There are “baseball circumstances” that merit headhunting. For instance, making batters nervous about leaning in and diving across the plate. These are old-school plays that are now considered dirty and are against the rules, because they are dangerous and risk permanently hurting a batter.
In *exactly* the same way, going several feet out of your way to blow up the catcher when you have a clear lane to the plate is dirty, dangerous, and a risk to the catcher’s career. I would argue that it is exactly the baserunning equivalent of throwing hard at the batter’s head.

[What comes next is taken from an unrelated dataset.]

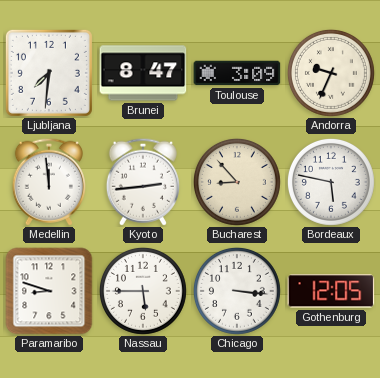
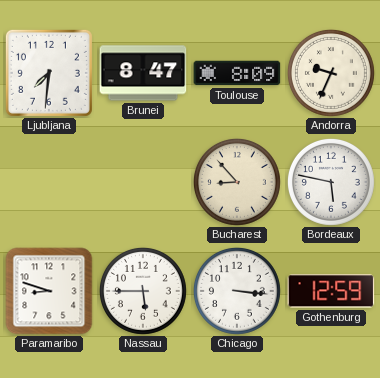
Toulouse: 3:09 -> 8:09
Medellin: 11:59 -> none
Kyoto: 2:44 -> none
Gothenburg: 12:05 -> 12:59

In fact, I would argue that more catchers in recent years have suffered long-term or permanent injuries than batters getting hit in the head, and so Marisnick’s transgression was much worse than if Ramirez hit him hard in the head. If one play isn’t that bad then neither is the other.
Furthermore, it seems that the rule about not blowing up the catcher hasn’t taken. Players are willing to do it anyway and then shrug their shoulders. If they knew that they were going to get drilled hard in the head it might focus their attention.
That is a seriously specious false equivalency, Jay. “If one play isn’t that bad then neither is the other” is reaching for an excuse for a reckless pitcher. Never mind that nobody within this space is calling Marisnick’s play acceptable. Also never mind the obvious difference between the premeditation of a beanball and in-the-moment decision making of a footpath to the plate (no matter how faulty the baserunner’s decision making might have been).
There are many ways a pitcher can prevent a batter from leaning in on outside pitches that have nothing to do with head-high fastballs. An inside pitch at the waist will serve the same purpose. There’s a lot of grey area within baseball’s unwritten rules, but pitches above the neck are firmly outside those boundaries.